BEGIN DATA UNDER STUDY

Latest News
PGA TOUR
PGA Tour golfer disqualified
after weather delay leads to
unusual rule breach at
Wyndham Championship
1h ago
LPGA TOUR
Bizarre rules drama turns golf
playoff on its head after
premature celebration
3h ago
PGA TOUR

END DATA UNDER STUDY

__THE PROBLEM__. Return all lines above that mention the word "after".

__RESPONSE AREA__.
after weather delay leads to
playoff on its head after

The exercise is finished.